=== How to complete this task ===
Leaving out all pictures, reproduce the entries below exactly, from the first line through the line that contains "19 червня, 18:39".

=== Data for review ===
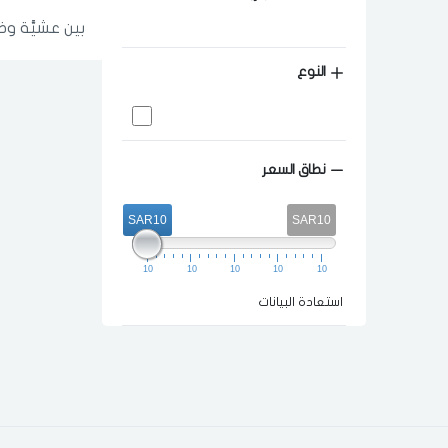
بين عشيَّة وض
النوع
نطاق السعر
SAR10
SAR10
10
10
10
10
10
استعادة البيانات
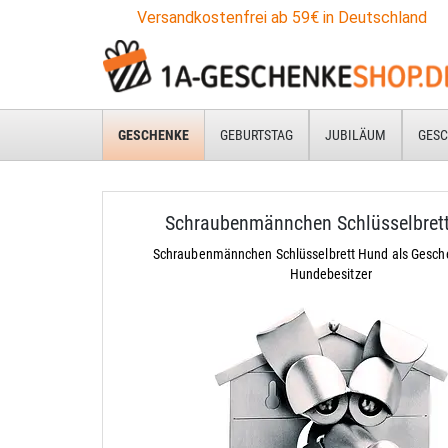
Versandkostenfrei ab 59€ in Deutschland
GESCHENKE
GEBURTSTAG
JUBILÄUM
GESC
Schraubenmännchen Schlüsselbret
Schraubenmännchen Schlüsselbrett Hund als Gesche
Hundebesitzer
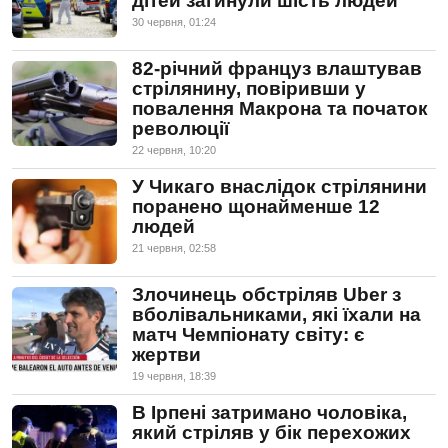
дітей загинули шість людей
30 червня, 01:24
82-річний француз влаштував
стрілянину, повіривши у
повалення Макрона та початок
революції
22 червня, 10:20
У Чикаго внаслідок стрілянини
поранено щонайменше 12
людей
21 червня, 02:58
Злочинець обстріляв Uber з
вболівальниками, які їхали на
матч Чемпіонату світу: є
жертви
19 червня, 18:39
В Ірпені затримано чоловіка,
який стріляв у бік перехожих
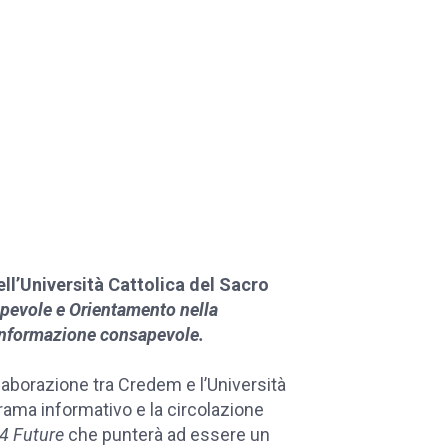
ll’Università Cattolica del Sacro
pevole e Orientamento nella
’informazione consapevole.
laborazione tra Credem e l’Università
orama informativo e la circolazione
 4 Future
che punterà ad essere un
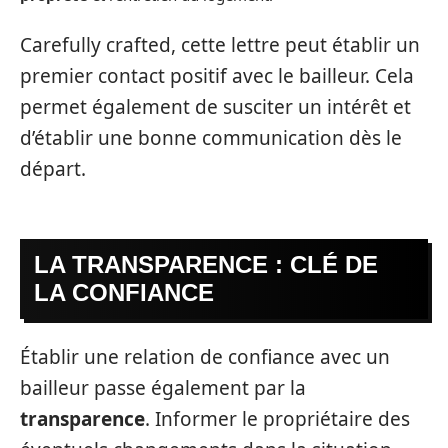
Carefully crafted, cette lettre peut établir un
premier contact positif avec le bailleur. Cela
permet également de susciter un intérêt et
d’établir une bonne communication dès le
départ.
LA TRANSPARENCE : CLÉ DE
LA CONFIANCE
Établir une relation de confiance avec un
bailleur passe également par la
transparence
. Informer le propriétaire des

=== Exercise output ===
بين عشيَّة وض
النوع
نطاق السعر
SAR10
SAR10
10
10
10
10
10
استعادة البيانات
Versandkostenfrei ab 59€ in Deutschland
GESCHENKE
GEBURTSTAG
JUBILÄUM
GESC
Schraubenmännchen Schlüsselbret
Schraubenmännchen Schlüsselbrett Hund als Gesche
Hundebesitzer
дітей загинули шість людей
30 червня, 01:24
82-річний француз влаштував
стрілянину, повіривши у
повалення Макрона та початок
революції
22 червня, 10:20
У Чикаго внаслідок стрілянини
поранено щонайменше 12
людей
21 червня, 02:58
Злочинець обстріляв Uber з
вболівальниками, які їхали на
матч Чемпіонату світу: є
жертви
19 червня, 18:39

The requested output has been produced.